◆ **Work instruction**: Filter the entries that follow, copying every line in which the word "each" appears.

◆ **Entries supplied**:
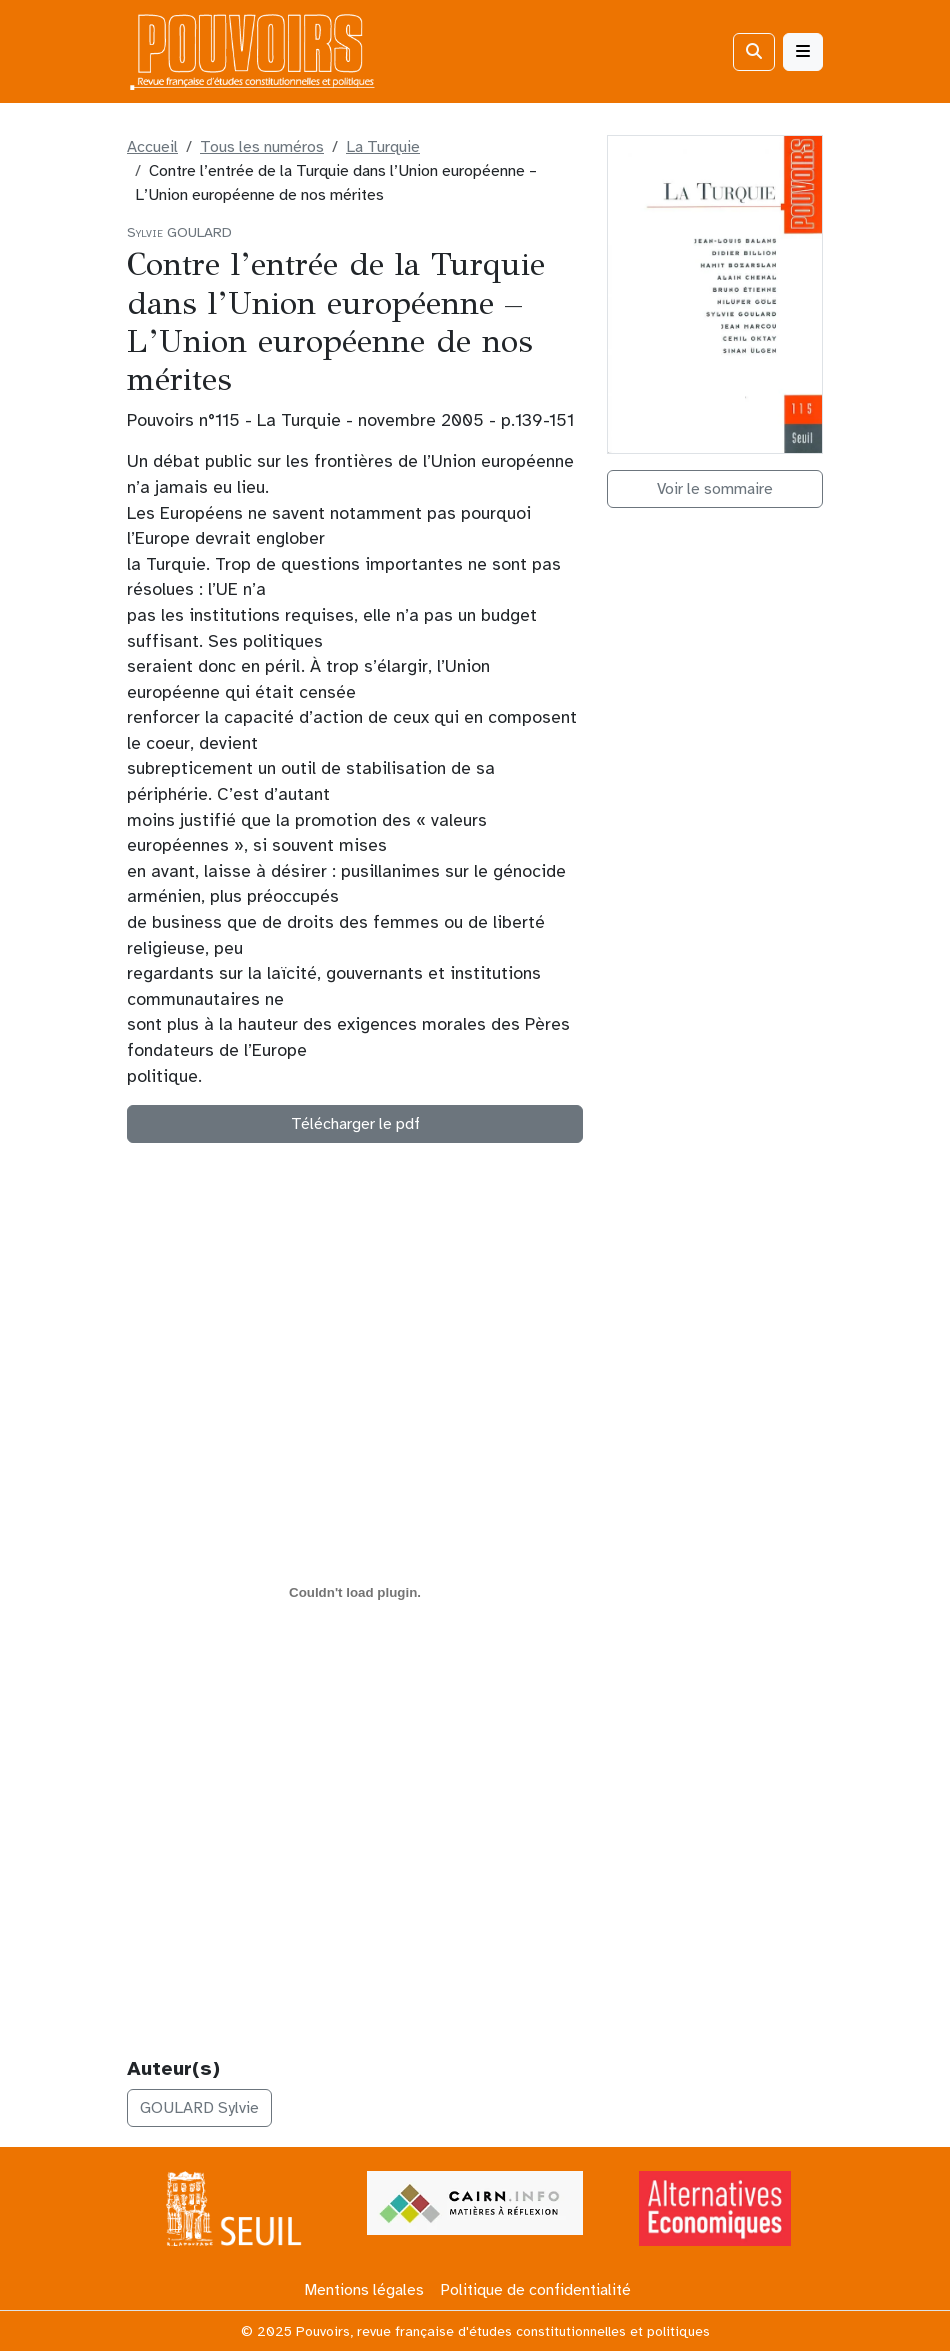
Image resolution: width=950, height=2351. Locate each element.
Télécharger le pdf (355, 1124)
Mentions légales (364, 2290)
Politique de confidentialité (535, 2290)
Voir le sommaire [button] (715, 489)
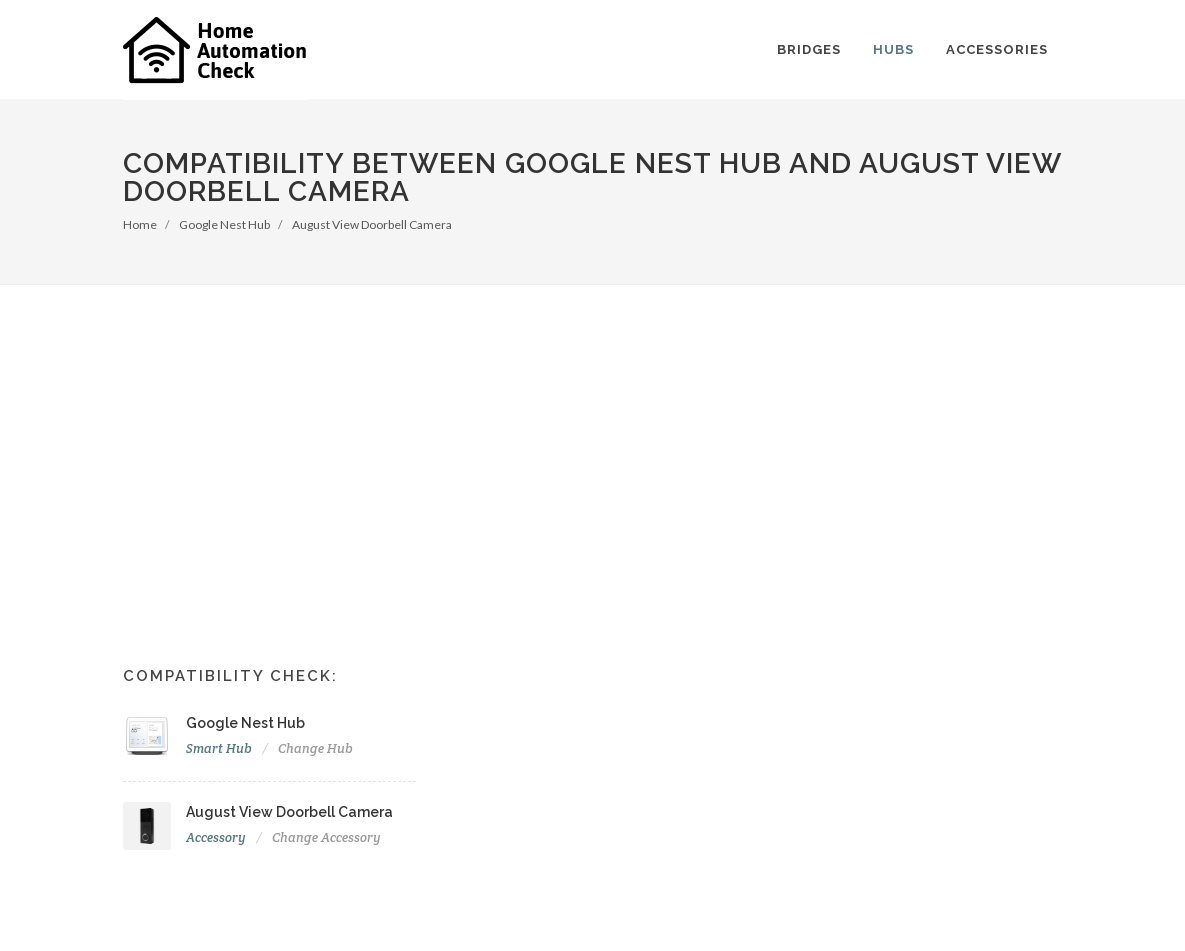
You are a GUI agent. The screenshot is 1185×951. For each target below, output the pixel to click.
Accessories (997, 49)
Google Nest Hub (224, 224)
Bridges (809, 49)
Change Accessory (326, 837)
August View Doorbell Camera (372, 224)
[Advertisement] (592, 435)
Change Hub (315, 748)
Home (140, 224)
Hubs (893, 49)
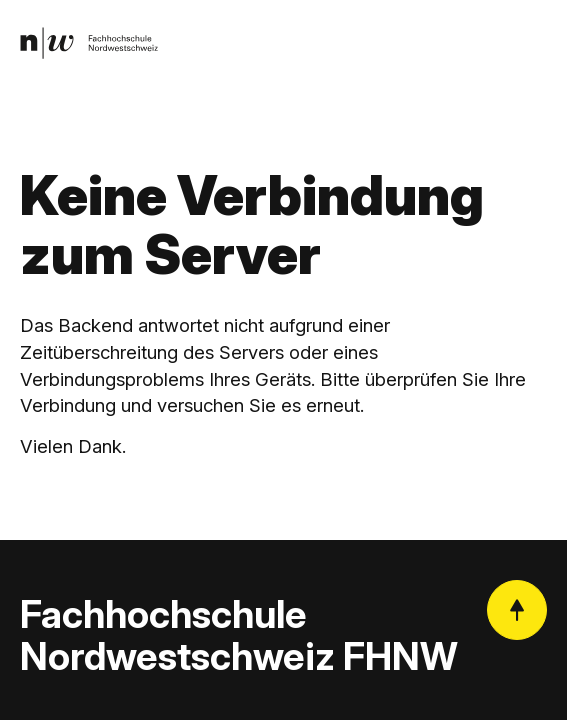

◆ **Result of the task**:
Image resolution: width=950, height=2351. Locate each element.
You are a GUI agent. The screenshot is 1185×951. For each target below, output the pixel to click.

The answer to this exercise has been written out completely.